TASK TO COMPLETE
Would you copy the entries that follow exactly, leaving out every picture?

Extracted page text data
- - - -
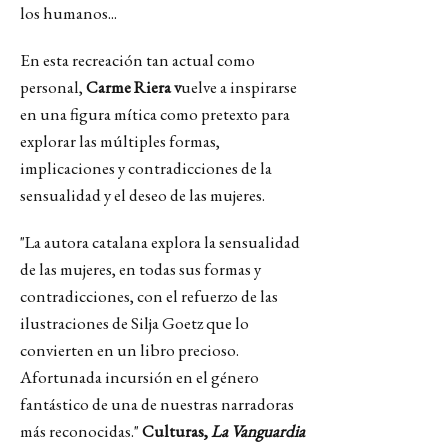
los humanos...
En esta recreación tan actual como
personal,
Carme Riera v
uelve a inspirarse
en una figura mítica como pretexto para
explorar las múltiples formas,
implicaciones y contradicciones de la
sensualidad y el deseo de las mujeres.
"La autora catalana explora la sensualidad
de las mujeres, en todas sus formas y
contradicciones, con el refuerzo de las
ilustraciones de Silja Goetz que lo
convierten en un libro precioso.
Afortunada incursión en el género
fantástico de una de nuestras narradoras
más reconocidas."
Culturas,
La Vanguardia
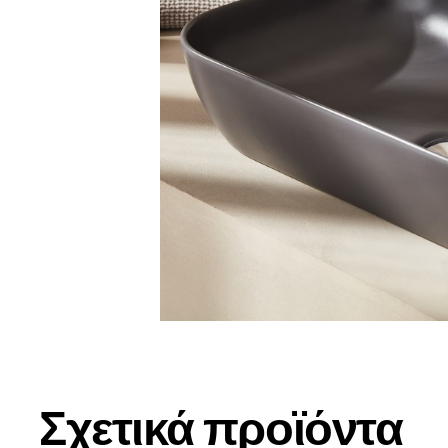
Σχετικά προϊόντα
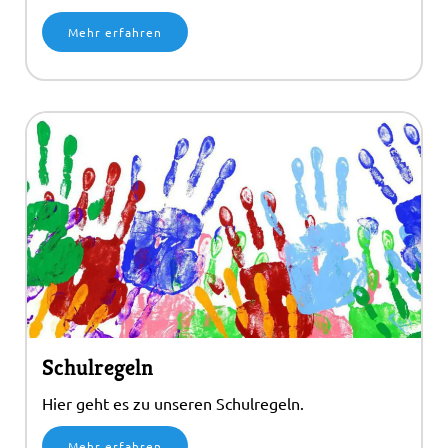
Mehr erfahren
Schulregeln
Hier geht es zu unseren Schulregeln.
Mehr erfahren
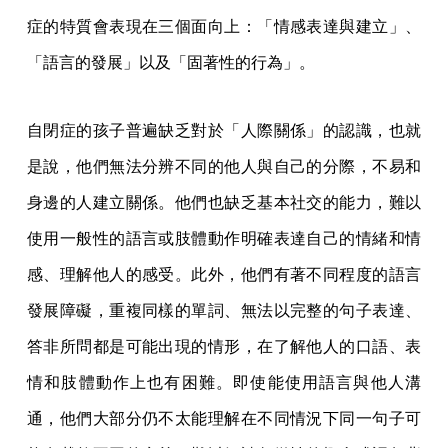
症的特質會表現在三個面向上：「情感表達與建立」、
「語言的發展」以及「固著性的行為」。
自閉症的孩子普遍缺乏對於「人際關係」的認識，也就
是說，他們無法分辨不同的他人與自己的分際，不易和
身邊的人建立關係。他們也缺乏基本社交的能力，難以
使用一般性的語言或肢體動作明確表達自己的情緒和情
感、理解他人的感受。此外，他們有著不同程度的語言
發展障礙，重複同樣的單詞、無法以完整的句子表達、
答非所問都是可能出現的情形，在了解他人的口語、表
情和肢體動作上也有困難。即使能使用語言與他人溝
通，他們大部分仍不太能理解在不同情況下同一句子可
- - - -
ANSWER BOX
los humanos...
En esta recreación tan actual como
personal,
Carme Riera v
uelve a inspirarse
en una figura mítica como pretexto para
explorar las múltiples formas,
implicaciones y contradicciones de la
sensualidad y el deseo de las mujeres.
"La autora catalana explora la sensualidad
de las mujeres, en todas sus formas y
contradicciones, con el refuerzo de las
ilustraciones de Silja Goetz que lo
convierten en un libro precioso.
Afortunada incursión en el género
fantástico de una de nuestras narradoras
más reconocidas."
Culturas,
La Vanguardia
Σχετικά προϊόντα
Mehr erfahren
Schulregeln
Hier geht es zu unseren Schulregeln.
Mehr erfahren
症的特質會表現在三個面向上：「情感表達與建立」、
「語言的發展」以及「固著性的行為」。
自閉症的孩子普遍缺乏對於「人際關係」的認識，也就
是說，他們無法分辨不同的他人與自己的分際，不易和
身邊的人建立關係。他們也缺乏基本社交的能力，難以
使用一般性的語言或肢體動作明確表達自己的情緒和情
感、理解他人的感受。此外，他們有著不同程度的語言
發展障礙，重複同樣的單詞、無法以完整的句子表達、
答非所問都是可能出現的情形，在了解他人的口語、表
情和肢體動作上也有困難。即使能使用語言與他人溝
通，他們大部分仍不太能理解在不同情況下同一句子可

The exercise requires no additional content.